_WHAT IS EXPECTED_
Leave every image out, and print the remaining lines below exactly.

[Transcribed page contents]
++++
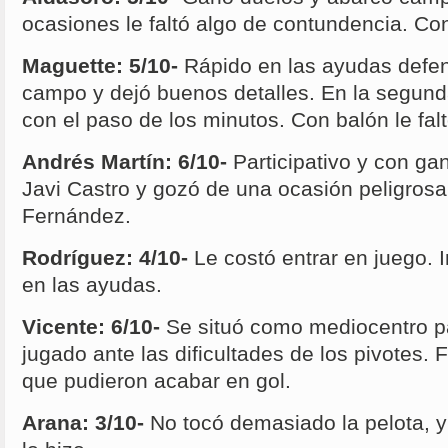
ocasiones le faltó algo de contundencia. Con
Maguette: 5/10-
Rápido en las ayudas defe
campo y dejó buenos detalles. En la segund
con el paso de los minutos. Con balón le falt
Andrés Martín: 6/10-
Participativo y con gan
Javi Castro y gozó de una ocasión peligros
Fernández.
Rodríguez: 4/10-
Le costó entrar en juego. I
en las ayudas.
Vicente: 6/10-
Se situó como mediocentro pa
jugado ante las dificultades de los pivotes. 
que pudieron acabar en gol.
Arana: 3/10-
No tocó demasiado la pelota, y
++++
_EXERCISE SOLUTION_
ocasiones le faltó algo de contundencia. Con
Maguette: 5/10-
Rápido en las ayudas defe
campo y dejó buenos detalles. En la segund
con el paso de los minutos. Con balón le falt
Andrés Martín: 6/10-
Participativo y con gan
Javi Castro y gozó de una ocasión peligros
Fernández.
Rodríguez: 4/10-
Le costó entrar en juego. I
en las ayudas.
Vicente: 6/10-
Se situó como mediocentro pa
jugado ante las dificultades de los pivotes. 
que pudieron acabar en gol.
Arana: 3/10-
No tocó demasiado la pelota, y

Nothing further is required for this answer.